Agency Avoids Personal Damages by Satisfying Mixed Motive Defense. Complainant alleged, among other things, that she was discriminated against on the bases of race (African-American) national origin (Jamaican), and in reprisal for prior EEO activity when she was not selected for a Management Assistant position. After a hearing, an AJ found discrimination only on the basis of national origin, explaining that the complainant’s accent played a role in her nonselection. Nonetheless, the AJ also found that the agency would not have selected complainant even in the absence of discrimination because the selectee was more qualified than the complainant. Affirming the AJ’s mixed motive analysis, the Commission on appeal denied complainant’s request for compensatory damages, and affirmed the AJ's award of attorney's fees and costs. Lillas Beckford v. Social Security Administration, EEOC Appeal No. 0120061174 (July 17, 2008), request for reconsideration denied, EEOC Request No. 0520080748 (December 8, 2008).

Remedies

Age-based Retirement Does Not Nullify Back Pay Award. The agency accepted an AJ’s finding that complainant was discriminated against based on age when he was not selected for a GS-14 Supervisor Mine Safety and Health Specialist position, but rejected the AJ’s order to reinstate complainant and pay back pay beyond the date that complainant retired. The agency argued that complainant’s duty to mitigate damages included remaining on the job absent proof of constructive discharge. On appeal the Commission disagreed, finding that, because this case involved an age-based retirement, the employee has earned his right to retire and that it would be unjust to penalize an employee by requiring him to forego retirement in order to recover back pay. Based on complainant’s consistent testimony that he would have retired from federal service in September 2006, had he been selected, because he would have acquired the “high three” year average salary for retirement purposes and received higher retirement annuities, the Commission ordered the agency to provide back pay and all appropriate benefits from September 2003 through September 2006. William Hulvey v. Department of Labor, EEOC Appeal No. 0720070059 (February 7, 2008), request for reconsideration denied, EEOC Request No. 0520080384 (April 17, 2008).
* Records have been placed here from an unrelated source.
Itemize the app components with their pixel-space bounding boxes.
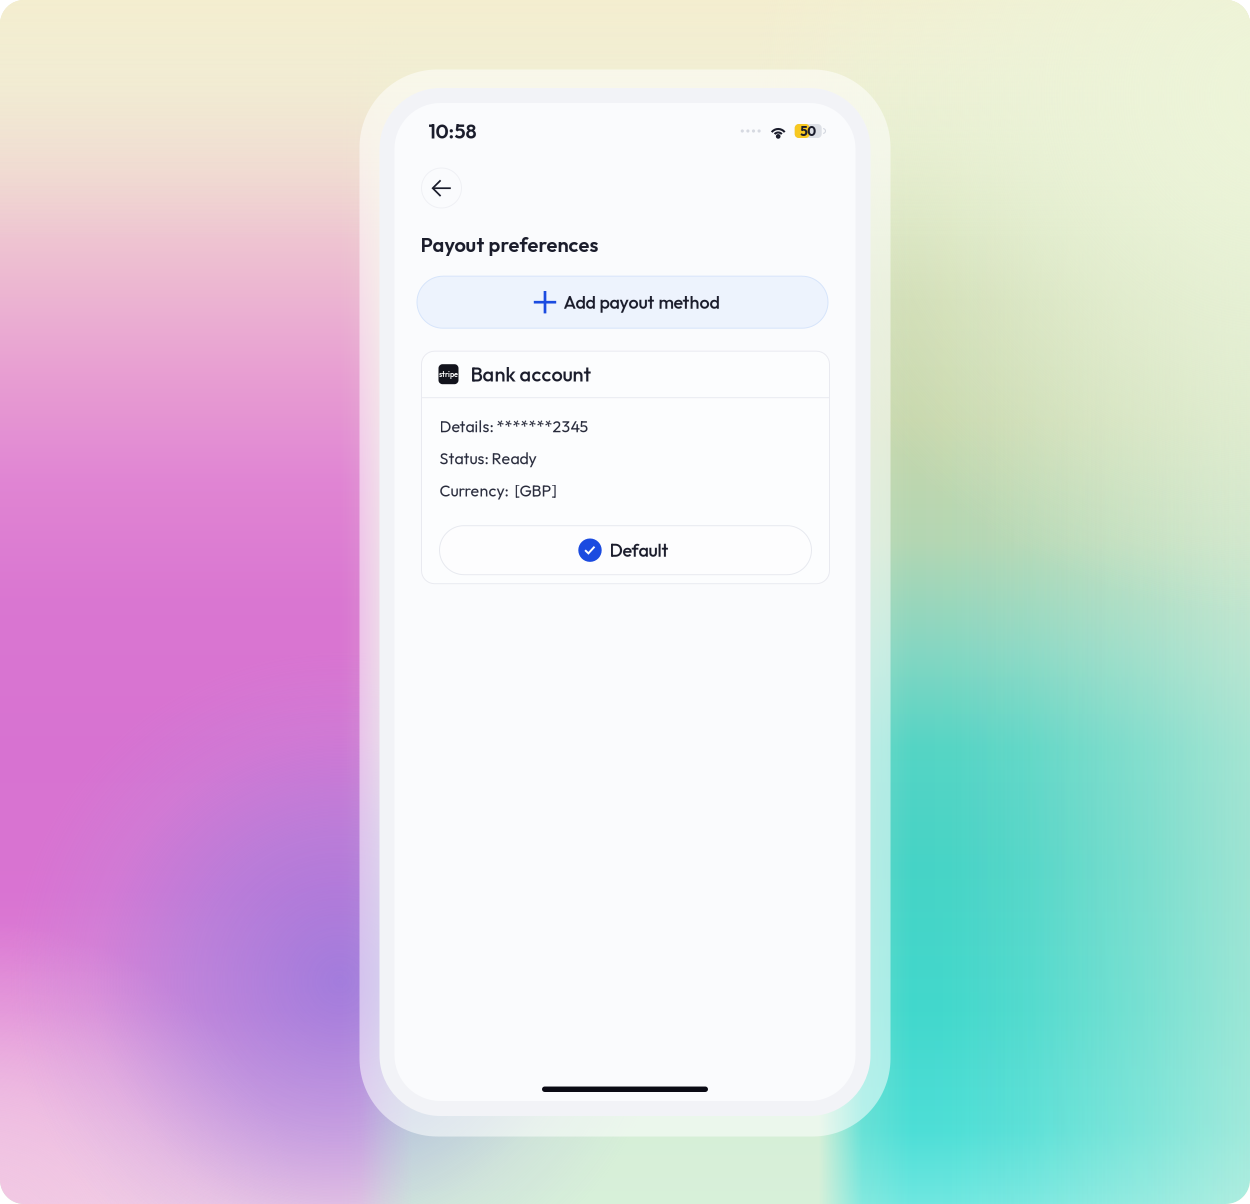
staticText: Add payout method [564,291,720,314]
staticText: Payout preferences [420,232,598,257]
button[interactable]: Add payout method [417,276,828,328]
staticText: Details: *******2345 [440,416,588,436]
staticText: stripe [439,370,458,379]
staticText: Bank account [470,362,592,387]
staticText: 10:58 [428,118,476,144]
staticText: Currency: [GBP] [440,480,556,501]
button[interactable]: Default [440,526,812,575]
staticText: 50 [800,123,816,139]
staticText: Default [610,539,668,562]
button[interactable]: Back [422,168,462,208]
staticText: Status: Ready [440,448,536,469]
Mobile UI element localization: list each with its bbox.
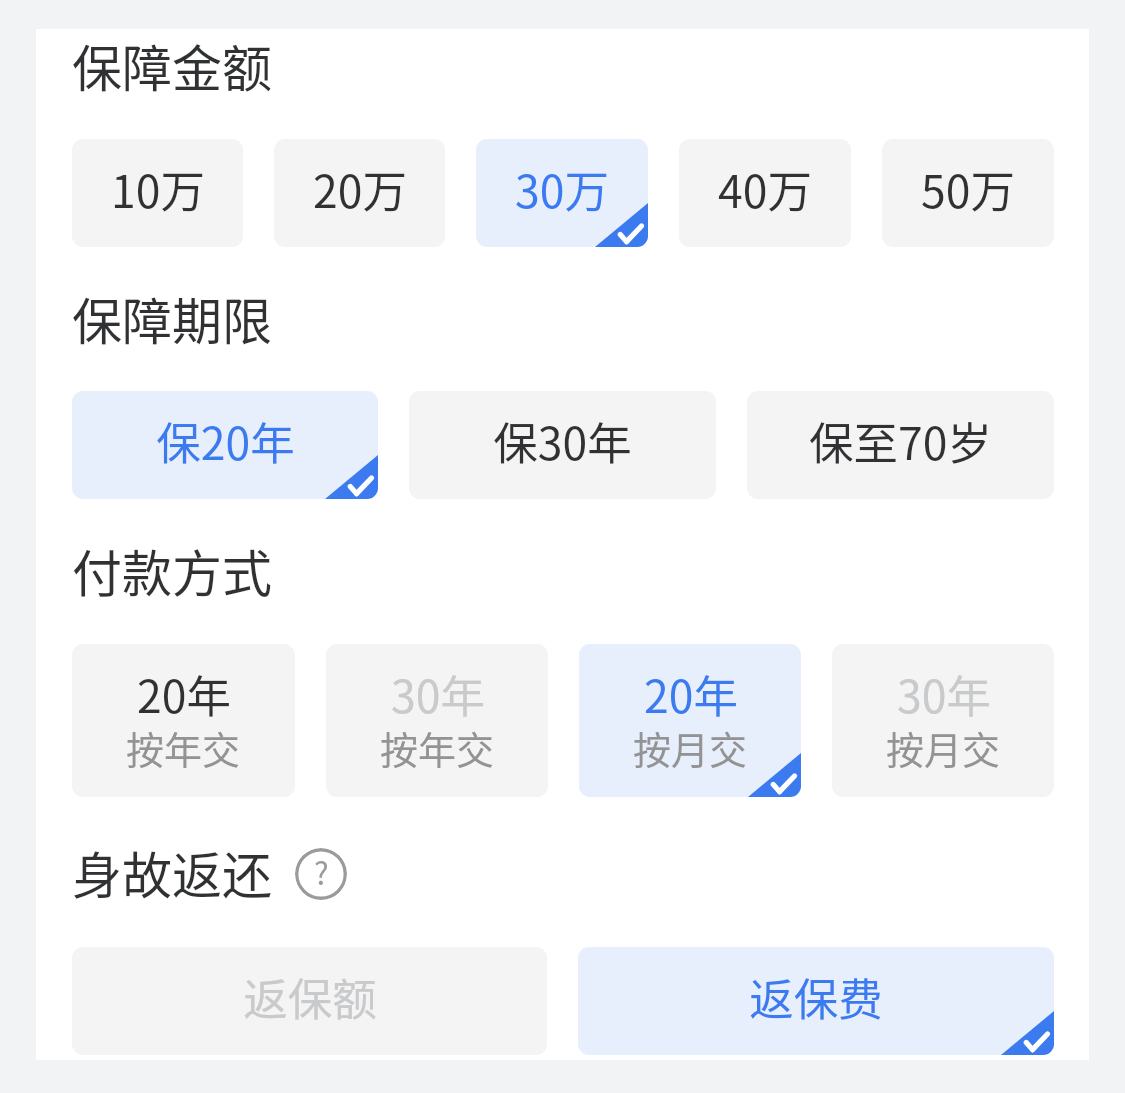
staticText: ? xyxy=(314,849,329,894)
button[interactable]: 30年 xyxy=(326,644,548,797)
staticText: 30年 xyxy=(391,661,485,725)
button[interactable]: 保至70岁 xyxy=(747,391,1054,499)
staticText: 保至70岁 xyxy=(809,408,992,472)
button[interactable]: 40万 xyxy=(679,139,851,247)
staticText: 按年交 xyxy=(380,720,495,775)
button[interactable]: 返保费 xyxy=(578,947,1054,1055)
staticText: 30万 xyxy=(515,156,609,220)
staticText: 保20年 xyxy=(156,408,295,472)
staticText: 保障金额 xyxy=(72,29,272,99)
staticText: 按年交 xyxy=(126,720,241,775)
staticText: 20万 xyxy=(313,156,407,220)
button[interactable]: Help – what is 身故返还? xyxy=(295,848,347,900)
button[interactable]: 保20年 xyxy=(72,391,378,499)
staticText: 返保额 xyxy=(243,964,377,1028)
staticText: 付款方式 xyxy=(72,534,272,604)
staticText: 40万 xyxy=(718,156,812,220)
staticText: 20年 xyxy=(644,661,738,725)
button[interactable]: 返保额 xyxy=(72,947,547,1055)
staticText: 返保费 xyxy=(749,964,883,1028)
button[interactable]: 保30年 xyxy=(409,391,716,499)
staticText: 保障期限 xyxy=(72,282,272,352)
button[interactable]: 30万 xyxy=(476,139,648,247)
staticText: 按月交 xyxy=(633,720,748,775)
staticText: 20年 xyxy=(137,661,231,725)
button[interactable]: 10万 xyxy=(72,139,243,247)
staticText: 按月交 xyxy=(886,720,1001,775)
button[interactable]: 20年 xyxy=(579,644,801,797)
staticText: 10万 xyxy=(111,156,205,220)
button[interactable]: 30年 xyxy=(832,644,1054,797)
staticText: 保30年 xyxy=(493,408,632,472)
staticText: 50万 xyxy=(921,156,1015,220)
staticText: 30年 xyxy=(897,661,991,725)
button[interactable]: 20年 xyxy=(72,644,295,797)
staticText: 身故返还 xyxy=(72,836,272,906)
button[interactable]: 20万 xyxy=(274,139,445,247)
button[interactable]: 50万 xyxy=(882,139,1054,247)
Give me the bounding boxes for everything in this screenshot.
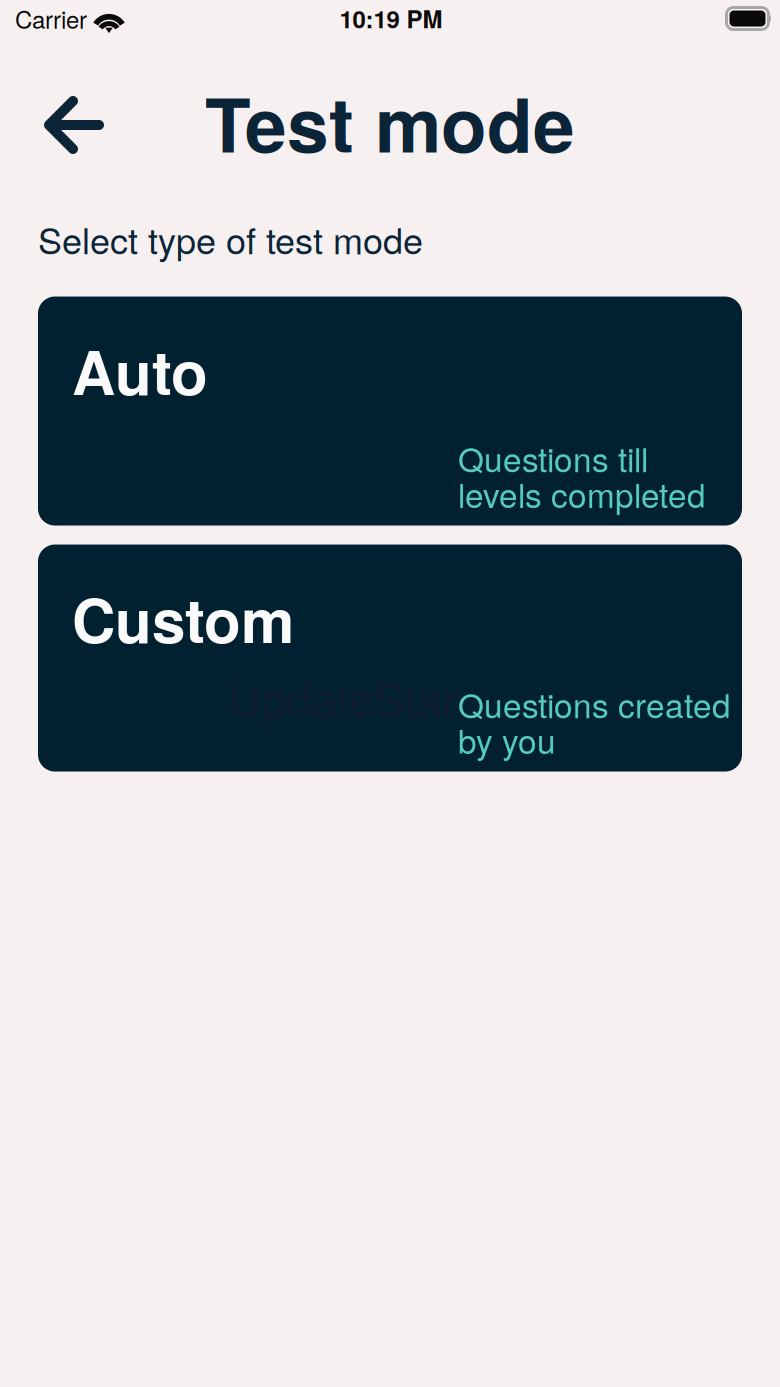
button[interactable]: UpdateStar (38, 545, 742, 772)
staticText: levels completed (458, 470, 706, 518)
staticText: UpdateStar (229, 665, 457, 730)
staticText: Test mode (205, 68, 575, 175)
button[interactable]: Auto (38, 297, 742, 526)
staticText: Carrier (15, 1, 87, 36)
button[interactable]: Back (31, 76, 117, 168)
staticText: Custom (72, 576, 294, 662)
staticText: Select type of test mode (38, 213, 423, 265)
staticText: Auto (72, 328, 208, 414)
staticText: Questions till (458, 434, 648, 482)
staticText: Questions created (458, 680, 731, 728)
staticText: by you (458, 716, 556, 764)
staticText: 10:19 PM (340, 1, 442, 36)
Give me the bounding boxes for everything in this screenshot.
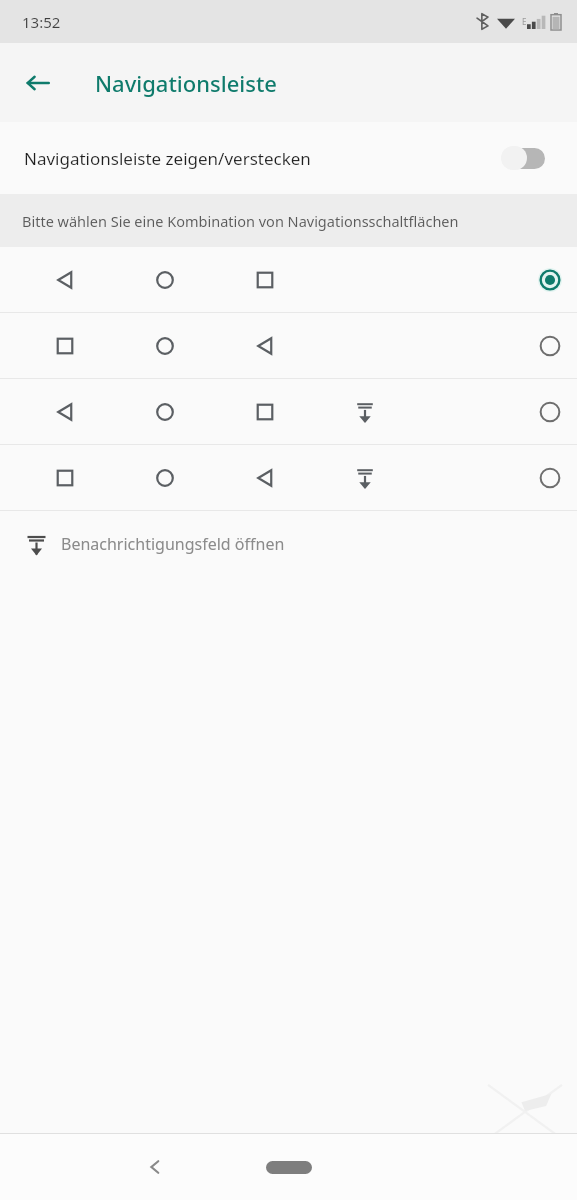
staticText: Benachrichtigungsfeld öffnen <box>61 533 285 555</box>
staticText: Navigationsleiste <box>95 68 277 98</box>
button[interactable] <box>0 313 577 378</box>
button[interactable] <box>0 379 577 444</box>
button[interactable]: Back <box>10 55 66 111</box>
button[interactable] <box>0 247 577 312</box>
staticText: Bitte wählen Sie eine Kombination von Na… <box>22 211 459 231</box>
staticText: E <box>522 16 527 27</box>
staticText: Navigationsleiste zeigen/verstecken <box>24 147 501 170</box>
button[interactable]: Back <box>131 1143 179 1191</box>
button[interactable] <box>0 445 577 510</box>
staticText: 13:52 <box>22 12 61 32</box>
button[interactable]: Home <box>257 1145 321 1189</box>
button[interactable]: Navigationsleiste zeigen/verstecken <box>0 122 577 194</box>
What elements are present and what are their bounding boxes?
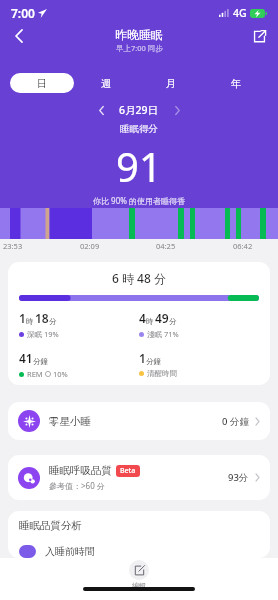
staticText: 睡眠品質分析 bbox=[19, 519, 82, 532]
staticText: 日 bbox=[37, 77, 47, 90]
button[interactable]: 編輯 bbox=[129, 558, 149, 590]
staticText: 零星小睡 bbox=[49, 415, 91, 428]
staticText: 昨晚睡眠 bbox=[115, 27, 163, 42]
button[interactable]: 年 bbox=[203, 73, 268, 93]
button[interactable]: 月 bbox=[138, 73, 203, 93]
staticText: 入睡前時間 bbox=[45, 545, 95, 558]
staticText: 分鐘 bbox=[146, 357, 161, 366]
staticText: 週 bbox=[101, 77, 111, 90]
staticText: 10% bbox=[53, 369, 68, 379]
staticText: Beta bbox=[120, 466, 136, 476]
staticText: 早上7:00 同步 bbox=[116, 43, 163, 53]
staticText: REM bbox=[27, 369, 43, 379]
staticText: 6 時 48 分 bbox=[112, 270, 166, 286]
staticText: 分 bbox=[49, 317, 57, 326]
staticText: 參考值：>60 分 bbox=[49, 480, 105, 491]
staticText: 18 bbox=[35, 310, 49, 326]
staticText: 清醒時間 bbox=[147, 369, 177, 378]
staticText: 4 bbox=[139, 310, 146, 326]
staticText: 時 bbox=[26, 317, 34, 326]
staticText: 時 bbox=[146, 317, 154, 326]
staticText: 編輯 bbox=[132, 581, 146, 590]
staticText: 你比 90% 的使用者睡得香 bbox=[93, 195, 185, 206]
staticText: 6月29日 bbox=[119, 103, 159, 117]
staticText: 23:53 bbox=[3, 241, 23, 251]
button[interactable]: Next day bbox=[167, 100, 187, 120]
staticText: 分鐘 bbox=[33, 357, 48, 366]
staticText: 49 bbox=[155, 310, 169, 326]
button[interactable]: 週 bbox=[74, 73, 138, 93]
staticText: 年 bbox=[231, 77, 241, 90]
staticText: 睡眠呼吸品質 bbox=[49, 464, 112, 477]
staticText: 深眠 19% bbox=[27, 329, 59, 339]
button[interactable]: Previous day bbox=[91, 100, 111, 120]
staticText: 0 分鐘 bbox=[222, 415, 249, 428]
button[interactable]: 日 bbox=[10, 73, 74, 93]
staticText: 7:00 bbox=[11, 5, 35, 21]
staticText: 分 bbox=[169, 317, 177, 326]
staticText: 93分 bbox=[228, 471, 249, 484]
staticText: 04:25 bbox=[156, 241, 176, 251]
staticText: 91 bbox=[116, 139, 162, 193]
staticText: 4G bbox=[233, 6, 247, 20]
button[interactable]: 睡眠呼吸品質 bbox=[8, 455, 270, 500]
button[interactable]: Share bbox=[243, 20, 275, 52]
staticText: 睡眠得分 bbox=[120, 123, 158, 135]
staticText: 06:42 bbox=[233, 241, 253, 251]
staticText: 月 bbox=[166, 77, 176, 90]
staticText: 02:09 bbox=[80, 241, 100, 251]
button[interactable]: 零星小睡 bbox=[8, 402, 270, 440]
staticText: 1 bbox=[19, 310, 26, 326]
staticText: 1 bbox=[139, 350, 146, 366]
staticText: 淺眠 71% bbox=[147, 329, 179, 339]
button[interactable]: Back bbox=[3, 20, 35, 52]
staticText: 41 bbox=[19, 350, 33, 366]
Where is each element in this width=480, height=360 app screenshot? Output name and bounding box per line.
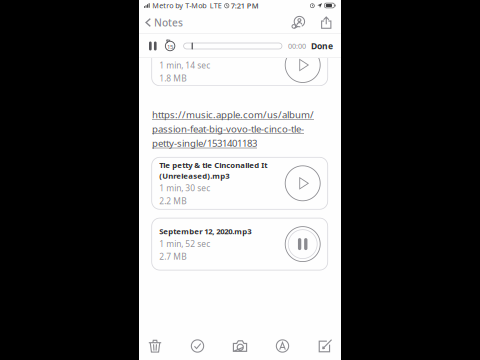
button[interactable]: Camera [227,333,253,359]
button[interactable]: Share [313,11,341,34]
staticText: 7:21 PM [231,0,259,11]
staticText: LTE [210,1,222,10]
button[interactable]: Notes [139,11,191,34]
button[interactable]: Checklist [184,333,210,359]
staticText: 1 min, 52 sec [159,238,210,249]
staticText: Tle petty & tle Cinconalled It (Unreleas… [159,160,267,181]
staticText: Metro by T-Mob [152,1,206,10]
staticText: 00:00 [288,41,306,51]
button[interactable]: Done [311,34,333,58]
button[interactable]: New Note [312,333,338,359]
button[interactable]: Tle petty & tle Cinconalled It (Unreleas… [152,157,328,209]
staticText: September 12, 2020.mp3 [159,226,251,236]
staticText: petty-single/1531401183 [152,137,257,150]
staticText: https://music.apple.com/us/album/ [152,108,314,121]
staticText: 1 min, 30 sec [159,182,210,194]
button[interactable]: September 12, 2020.mp3 [152,218,328,270]
staticText: Notes [154,16,183,29]
button[interactable]: Skip back 15 seconds [165,34,176,58]
staticText: 1 min, 14 sec [159,60,210,71]
staticText: 1.8 MB [159,72,186,84]
button[interactable]: Pause [147,34,159,58]
button[interactable]: https://music.apple.com/us/album/ [152,108,314,150]
staticText: Done [311,40,333,52]
staticText: 15 [167,43,173,51]
staticText: passion-feat-big-vovo-tle-cinco-tle- [152,122,304,135]
button[interactable]: Markup [270,333,296,359]
button[interactable]: Collaborate [285,11,313,34]
button[interactable]: Delete [142,333,168,359]
staticText: 2.2 MB [159,195,186,207]
staticText: Untitled recording.m4a [159,48,248,58]
staticText: 2.7 MB [159,251,186,262]
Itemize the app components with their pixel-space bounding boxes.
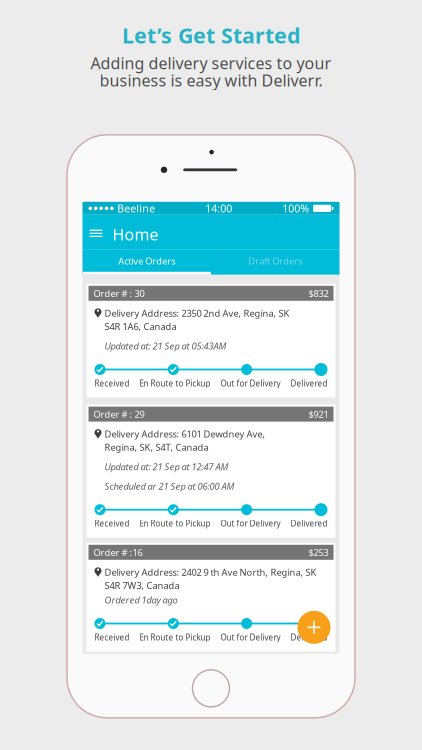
staticText: Adding delivery services to your [90, 52, 332, 74]
staticText: 100% [282, 201, 309, 215]
staticText: Delivered [290, 518, 328, 529]
staticText: Delivered [290, 378, 328, 389]
staticText: business is easy with Deliverr. [100, 70, 322, 91]
staticText: En Route to Pickup [140, 518, 210, 529]
button[interactable]: Menu [88, 223, 104, 241]
staticText: Delivery Address: 6101 Dewdney Ave, [104, 428, 266, 440]
staticText: Let’s Get Started [122, 21, 300, 49]
button[interactable]: Order # : 30 [86, 284, 336, 398]
staticText: Order # :16 [94, 546, 142, 558]
staticText: En Route to Pickup [140, 632, 210, 643]
staticText: Draft Orders [248, 255, 302, 267]
staticText: Received [94, 378, 130, 389]
staticText: S4R 1A6, Canada [104, 320, 176, 333]
staticText: Updated at: 21 Sep at 05:43AM [104, 340, 226, 352]
staticText: Received [94, 632, 130, 643]
staticText: S4R 7W3, Canada [104, 579, 180, 592]
staticText: Beeline [117, 201, 155, 215]
staticText: Updated at: 21 Sep at 12:47 AM [104, 460, 228, 473]
button[interactable]: Add order [298, 611, 330, 644]
staticText: Received [94, 518, 130, 529]
button[interactable]: Draft Orders [211, 250, 340, 272]
staticText: Order # : 29 [94, 408, 144, 420]
staticText: Order # : 30 [94, 287, 144, 300]
staticText: Scheduled ar 21 Sep at 06:00 AM [104, 480, 234, 492]
staticText: Active Orders [118, 255, 175, 267]
staticText: Home [112, 224, 158, 245]
staticText: $253 [308, 546, 328, 558]
staticText: Regina, SK, S4T, Canada [104, 441, 208, 453]
staticText: Ordered 1day ago [104, 594, 178, 606]
staticText: Delivered [290, 632, 328, 643]
button[interactable]: Order # :16 [86, 543, 336, 652]
button[interactable]: Order # : 29 [86, 405, 336, 538]
staticText: Out for Delivery [220, 378, 280, 389]
staticText: 14:00 [205, 201, 232, 215]
staticText: Out for Delivery [220, 632, 280, 643]
staticText: En Route to Pickup [140, 378, 210, 389]
button[interactable]: Active Orders [82, 250, 211, 272]
staticText: $921 [308, 408, 328, 420]
staticText: Delivery Address: 2350 2nd Ave, Regina, … [104, 307, 290, 319]
staticText: $832 [308, 287, 328, 300]
staticText: Delivery Address: 2402 9 th Ave North, R… [104, 566, 316, 578]
staticText: Out for Delivery [220, 518, 280, 529]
Commission Rejects Pro Rata Award and Orders Full Back Pay. The agency found that complainant and another candidate were subjected to discrimination on the basis of age when they were not selected for a position in favor of a younger individual. In addressing the relief to which complainant was entitled, the agency found that it was unable to determine which candidate would have been offered the position in the absence of discrimination. Thus, according to the agency, the proper remedy was the monetary value of the lost promotion divided pro rata for each complainant up until the date at which the complainants no longer suffered the monetary loss. The remedy did not provide a right for either complainant to be retroactively promoted to the disputed position. The Commission concluded that the agency failed to make even a perfunctory attempt at establishing who would have been selected for the position and imposed sanctions on the agency by ordering it to provide complainant with 100 percent of the back pay and to offer complainant the position or its substantial equivalent. Because complainant had moved in order to assume a supervisory position, the Commission also directed the agency to pay relocation expenses if complainant accepted an offer to return to where the disputed position was located. Lester Coleman v. Department of Labor, EEOC Appeal No. 0120062552 (June 6, 2008), request for reconsideration denied, EEOC Request No. 0520080675 (January 7, 2009).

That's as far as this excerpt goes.